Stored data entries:
§ §

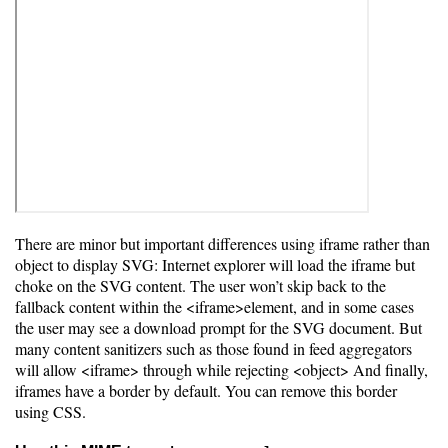
There are minor but important differences using iframe rather than
object to display SVG: Internet explorer will load the iframe but
choke on the SVG content. The user won’t skip back to the
fallback content within the <iframe>element, and in some cases
the user may see a download prompt for the SVG document. But
many content sanitizers such as those found in feed aggregators
will allow <iframe> through while rejecting <object> And finally,
iframes have a border by default. You can remove this border
using CSS.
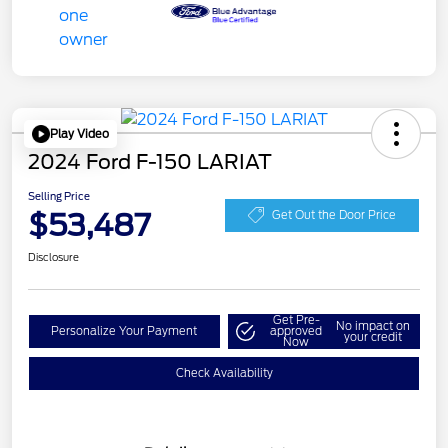
Play Video
2024 Ford F-150 LARIAT
Selling Price
$53,487
Get Out the Door Price
Disclosure
Get Pre-
No impact on
Personalize Your Payment
approved
your credit
Now
Check Availability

§ §

Try it: The goal is an exact reprint of the entries, leaving out the pictures.

Task result:
There are minor but important differences using iframe rather than
object to display SVG: Internet explorer will load the iframe but
choke on the SVG content. The user won’t skip back to the
fallback content within the <iframe>element, and in some cases
the user may see a download prompt for the SVG document. But
many content sanitizers such as those found in feed aggregators
will allow <iframe> through while rejecting <object> And finally,
iframes have a border by default. You can remove this border
using CSS.
Play Video
2024 Ford F-150 LARIAT
Selling Price
$53,487
Get Out the Door Price
Disclosure
Get Pre-
No impact on
Personalize Your Payment
approved
your credit
Now
Check Availability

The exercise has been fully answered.